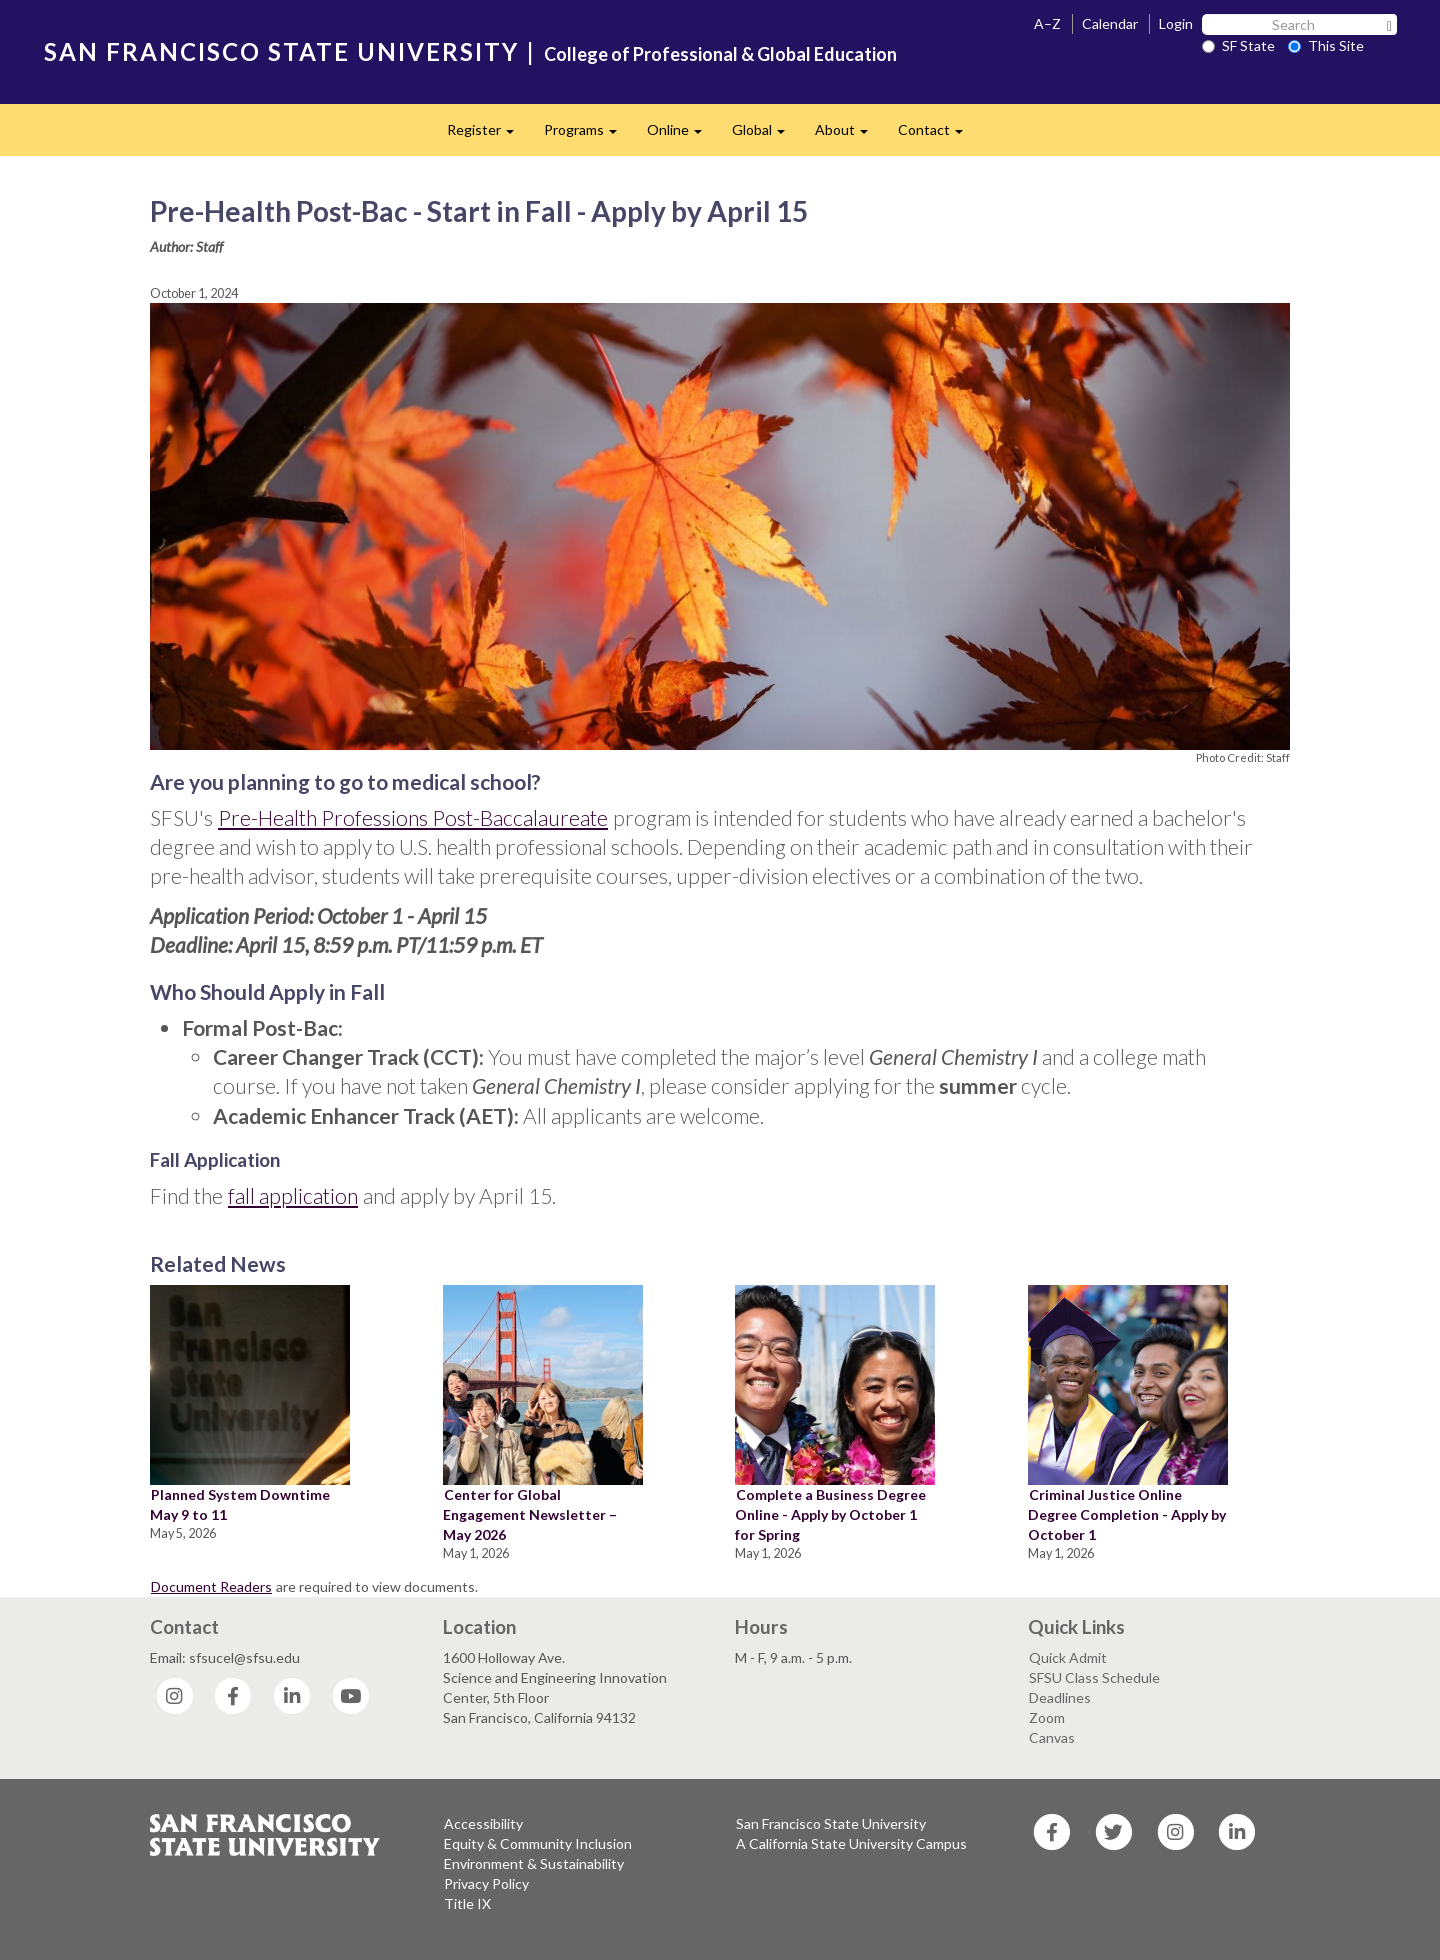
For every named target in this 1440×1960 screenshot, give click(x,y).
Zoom (1047, 1717)
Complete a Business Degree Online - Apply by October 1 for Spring (830, 1514)
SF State (1238, 45)
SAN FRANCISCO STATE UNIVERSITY (281, 51)
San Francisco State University (831, 1823)
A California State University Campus (851, 1843)
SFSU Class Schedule (1094, 1677)
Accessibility (483, 1823)
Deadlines (1060, 1697)
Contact (938, 135)
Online (682, 135)
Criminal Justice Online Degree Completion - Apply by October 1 (1127, 1514)
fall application (293, 1195)
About (849, 135)
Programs (588, 135)
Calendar (1110, 23)
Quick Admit (1068, 1657)
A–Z (1047, 23)
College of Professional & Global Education (720, 54)
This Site (1326, 45)
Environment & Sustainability (534, 1863)
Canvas (1052, 1737)
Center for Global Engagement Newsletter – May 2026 (530, 1514)
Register (488, 135)
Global (766, 135)
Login (1176, 23)
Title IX (467, 1903)
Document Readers (211, 1586)
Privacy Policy (486, 1883)
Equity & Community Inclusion (538, 1843)
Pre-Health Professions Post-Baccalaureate (413, 817)
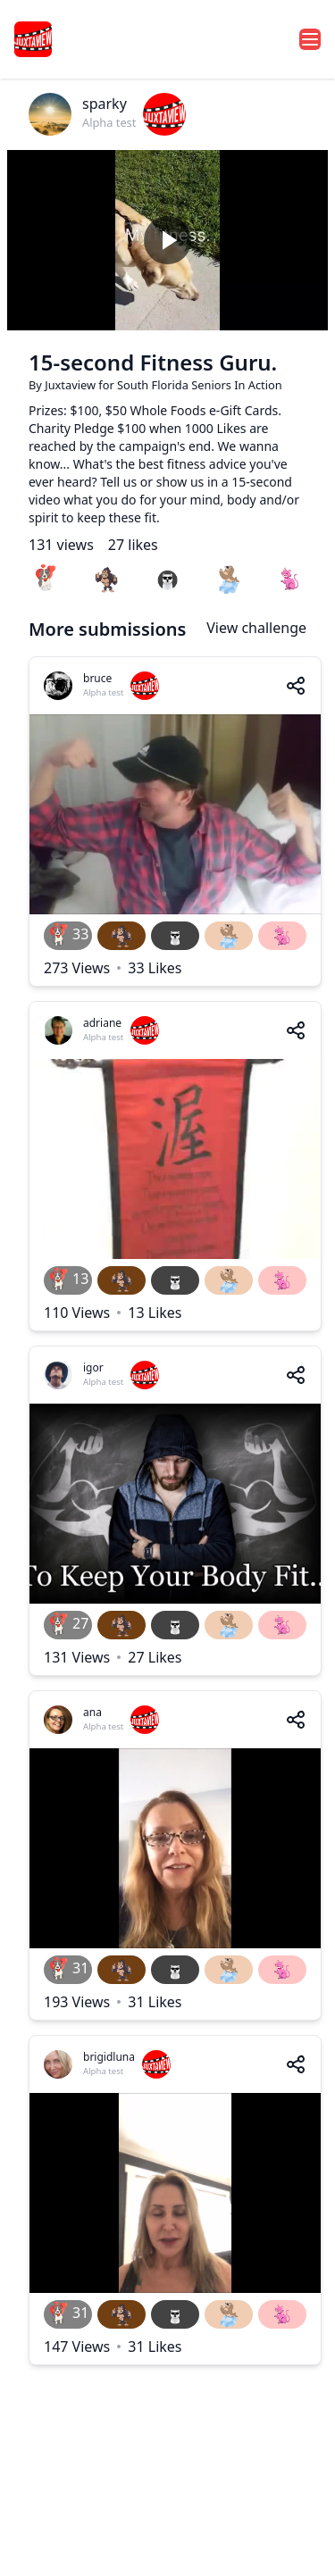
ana (92, 1712)
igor (93, 1367)
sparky (104, 103)
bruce (97, 678)
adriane (102, 1022)
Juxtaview (71, 385)
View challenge (256, 628)
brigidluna (109, 2056)
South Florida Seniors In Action (199, 385)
§ §
■ TASK INSTRUCTIONS ■
An exact copy is required of the lines from the start of the records above through the line with "Equity & Community Inclusion (538, 1843)", and only those, without any pictures.

■ RESPONSE BOX ■
For every named target in this 1440×1960 screenshot, give click(x,y).
Zoom (1047, 1717)
Complete a Business Degree Online - Apply by October 1 for Spring (830, 1514)
SF State (1238, 45)
SAN FRANCISCO STATE UNIVERSITY (281, 51)
San Francisco State University (831, 1823)
A California State University Campus (851, 1843)
SFSU Class Schedule (1094, 1677)
Accessibility (483, 1823)
Deadlines (1060, 1697)
Contact (938, 135)
Online (682, 135)
Criminal Justice Online Degree Completion - Apply by October 1 (1127, 1514)
fall application (293, 1195)
About (849, 135)
Programs (588, 135)
Calendar (1110, 23)
Quick Admit (1068, 1657)
A–Z (1047, 23)
College of Professional & Global Education (720, 54)
This Site (1326, 45)
Environment & Sustainability (534, 1863)
Canvas (1052, 1737)
Center for Global Engagement Newsletter – May 2026 (530, 1514)
Register (488, 135)
Global (766, 135)
Login (1176, 23)
Title IX (467, 1903)
Document Readers (211, 1586)
Privacy Policy (486, 1883)
Equity & Community Inclusion (538, 1843)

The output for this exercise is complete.